Import duty in India impacts Canadian pea trade

13-Nov-2025 01:53 PM

Regina. The Indian government's imposition of a 30 percent import duty on yellow peas, effective November 1, 2025, has impacted Canadian pea trade.

This is causing growing concern among producers. This year, Canadian pea production has increased, but global demand is weak.

China's vast market has virtually closed to Canadian peas, and imports to India are expected to slow. Meanwhile, Canada faces stiff competition from Russia and Ukraine in the global export market.

The Black Sea region has seen a robust pea production this year, and prices are relatively low there. This has increased Canada's challenge.

Although pea stocks in China have decreased, China is showing no signs of reducing the 100 percent customs duty on Canadian pea imports.
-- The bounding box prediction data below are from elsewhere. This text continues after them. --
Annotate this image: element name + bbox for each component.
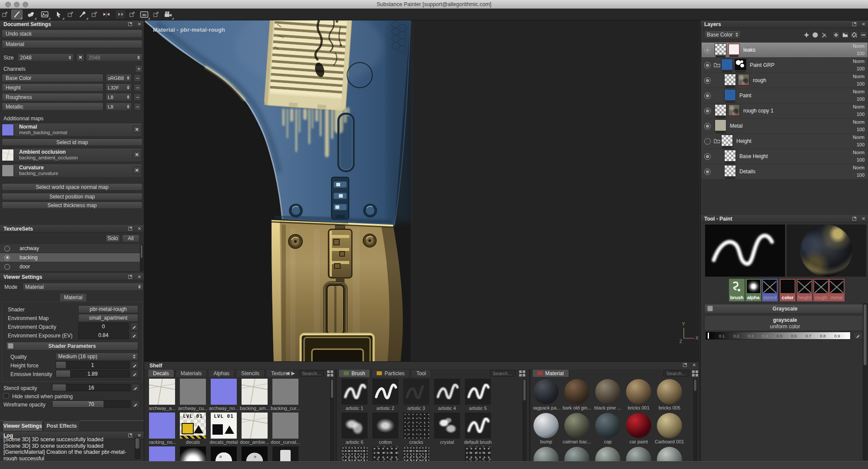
toolbar-icon[interactable] [67, 10, 73, 20]
brush-item[interactable] [465, 446, 491, 461]
gradient-edit-button[interactable] [853, 332, 863, 340]
shelf-tab[interactable]: Stencils [236, 369, 265, 377]
normal-map-thumbnail[interactable] [2, 124, 14, 136]
layer-blend-mode[interactable]: Norm [853, 104, 865, 109]
materials-search-input[interactable]: Search... [663, 370, 689, 377]
height-force-edit-button[interactable] [131, 361, 139, 369]
wireframe-opacity-slider[interactable]: 70 [52, 400, 130, 408]
material-item[interactable] [533, 446, 559, 461]
close-panel-icon[interactable]: ✕ [862, 22, 865, 26]
layer-row[interactable]: Details Norm 100 [702, 164, 868, 179]
brush-item[interactable] [403, 446, 429, 461]
layer-opacity[interactable]: 100 [857, 66, 865, 71]
grayscale-checkbox[interactable] [707, 306, 713, 311]
layer-mask-thumbnail[interactable] [728, 43, 740, 55]
material-item[interactable] [656, 446, 682, 461]
layer-thumbnail[interactable] [715, 43, 726, 55]
toolbar-icon[interactable] [11, 10, 23, 20]
brush-item[interactable]: artistic 5 [465, 379, 491, 413]
texturesets-scrollbar[interactable] [140, 244, 143, 271]
layer-row[interactable]: Paint Norm 100 [702, 88, 868, 103]
toolbar-icon[interactable] [39, 10, 50, 20]
materials-view-toggle[interactable] [692, 370, 698, 377]
decals-view-toggle[interactable] [327, 370, 333, 377]
toolbar-icon[interactable] [152, 10, 159, 20]
decal-item[interactable]: door_ambie... [242, 413, 268, 446]
decal-item[interactable]: archway_no... [211, 379, 237, 413]
tab-post-effects[interactable]: Post Effects [43, 420, 80, 431]
tool-channel-button[interactable]: metal [829, 279, 845, 301]
shelf-tab[interactable]: Materials [176, 369, 207, 377]
shader-parameters-checkbox[interactable] [8, 343, 13, 349]
material-item[interactable] [564, 446, 590, 461]
shelf-tab[interactable]: Particles [371, 369, 410, 377]
materials-scrollbar[interactable] [693, 379, 697, 461]
layer-visibility-toggle[interactable] [704, 108, 711, 114]
float-panel-icon[interactable] [128, 275, 132, 279]
layer-row[interactable]: Metal Norm 100 [702, 119, 868, 133]
brush-item[interactable]: artistic 6 [341, 413, 368, 446]
tool-channel-button[interactable]: rough [813, 279, 829, 301]
float-panel-icon[interactable] [128, 227, 132, 231]
tab-viewer-settings[interactable]: Viewer Settings [3, 420, 43, 431]
textureset-row[interactable]: backing [0, 253, 141, 262]
decals-search-input[interactable]: Search... [299, 370, 324, 377]
channel-name-button[interactable]: Roughness [2, 93, 103, 101]
layer-thumbnail[interactable] [721, 135, 733, 146]
shader-parameters-header[interactable]: Shader Parameters [6, 342, 138, 350]
layer-thumbnail[interactable] [715, 104, 726, 116]
env-map-value-button[interactable]: small_apartment [78, 314, 138, 322]
decal-item[interactable]: LVL 01 decals [180, 413, 206, 446]
close-panel-icon[interactable]: ✕ [138, 22, 141, 26]
decal-item[interactable]: backing_no... [149, 413, 175, 446]
env-exposure-edit-button[interactable] [130, 331, 138, 339]
layer-blend-mode[interactable]: Norm [853, 89, 865, 94]
clear-ao-map-button[interactable]: ✕ [133, 151, 141, 159]
emissive-slider[interactable]: 1.89 [56, 370, 129, 377]
layer-blend-mode[interactable]: Norm [853, 135, 865, 140]
layer-thumbnail[interactable] [721, 59, 733, 70]
brush-item[interactable]: cracks [403, 413, 429, 446]
layer-opacity[interactable]: 100 [857, 96, 865, 102]
remove-channel-button[interactable]: − [134, 103, 141, 110]
channel-name-button[interactable]: Base Color [2, 74, 103, 82]
brush-item[interactable]: artistic 3 [403, 379, 429, 413]
shelf-tab[interactable]: Material [532, 369, 569, 377]
layer-visibility-toggle[interactable] [704, 92, 711, 99]
toolbar-icon[interactable] [91, 10, 97, 20]
window-zoom-button[interactable] [23, 2, 28, 7]
decal-item[interactable]: backing_cur... [272, 379, 298, 413]
layer-opacity[interactable]: 100 [857, 51, 865, 56]
select-id-map-button[interactable]: Select id map [2, 139, 142, 146]
tool-channel-button[interactable]: stencil [762, 279, 778, 301]
close-panel-icon[interactable]: ✕ [692, 363, 696, 367]
brush-item[interactable] [372, 446, 398, 461]
layer-thumbnail[interactable] [724, 150, 736, 162]
close-panel-icon[interactable]: ✕ [138, 227, 141, 231]
add-fill-layer-button[interactable] [851, 31, 858, 39]
channel-format-dropdown[interactable]: sRGB8 [106, 74, 132, 82]
float-panel-icon[interactable] [852, 217, 856, 221]
brush-item[interactable]: artistic 4 [434, 379, 460, 413]
tool-channel-button[interactable]: color [780, 279, 795, 301]
decal-item[interactable] [211, 446, 237, 461]
material-item[interactable]: bagpack pa... [533, 379, 559, 413]
remove-channel-button[interactable]: − [134, 93, 141, 101]
brush-item[interactable] [341, 446, 368, 461]
toolbar-icon[interactable] [25, 10, 36, 20]
material-item[interactable]: bark old gin... [564, 379, 590, 413]
add-effect-icon[interactable] [803, 31, 810, 39]
material-item[interactable]: cap [595, 413, 621, 446]
material-item[interactable]: car paint [626, 413, 652, 446]
decals-scrollbar[interactable] [330, 379, 334, 461]
brush-item[interactable] [434, 446, 460, 461]
layer-visibility-toggle[interactable] [704, 47, 711, 53]
material-button[interactable]: Material [2, 40, 142, 48]
env-opacity-value[interactable]: 0 [78, 323, 129, 330]
layer-row[interactable]: rough Norm 100 [702, 73, 868, 88]
float-panel-icon[interactable] [852, 22, 856, 26]
material-item[interactable]: bump [533, 413, 559, 446]
toolbar-icon[interactable] [115, 10, 126, 20]
decal-item[interactable]: archway_a... [149, 379, 175, 413]
select-thickness-map-button[interactable]: Select thickness map [2, 201, 142, 209]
This has left Canadian producers and exporters in a quandary. Efforts are underway to rapidly increase imports of Russian peas into China.

Currently, the FOB farm price of yellow peas in Western Canadian markets is $7 per bushel, green peas $10.00-10.25, and maple peas $9.00-10.50 per bushel. Certain varieties of peas are priced relatively high because they are chemical-free and have a much better quality than regular peas.

Pea sowing has already begun in India, and acreage is growing faster than last year. Farmers in the Bundelkhand region, bordering Uttar Pradesh and Madhya Pradesh, are showing strong interest in pea cultivation this year.

Previously imported peas are currently stocked in India, while goods from deals made before November 1st are also arriving.